In one sense, yes; the latest circulation figures showed almost no big gains among the top 25 magazines, and Time and Playboy even took double-digit dives. The biggest winners were AARP's in-house publications, which is not a good sign for the youthful vitality of the industry.

Magazines aren't in as bad a situation as newspapers are in terms of the "death of print," but they're on the trailing edge of the same phenomenon. One difference is the demographics of the readerships—an area in which magazine companies should have a theoretical advantage, because they are much more well-positioned to tailor their publications to suit them to desirable demographic groups than newspapers are. People also value magazines more for their production values, which gives them an advantage over plain old news, which can be easily replicated for free online.
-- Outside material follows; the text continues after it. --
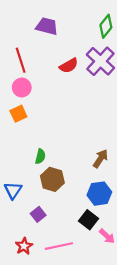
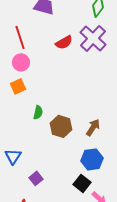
green semicircle: (40, 156) -> (38, 112), moved
brown hexagon: (52, 179) -> (61, 126), moved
Also, trade magazines and other super-specialty publications are the sector of the magazine market that should be the safest in these crazy times. They will be much slower to suffer declines, generally speaking, than the consumer market will be (just like small, community papers will be slower to see the internet eat their profits than national papers have been). So if you have hundreds of millions of dollars laying around, buying up Reed Elsevier's magazines might not be a bad investment.

Of course, if the overall economy declines, trade magazines can be a dangerous place—when their industry subscribers see their own revenue fall, high-priced trade mag subscriptions are one of the first nonessential expenses to get cut.

So, magazine industry: Fun place to work, semi-poised for a slow decline, and no longer looking for "editors." Possibly a good contrarian investment, but subject to be punished by broad market fluctuations.

A better sector of the media to put your money on? Janitorial services.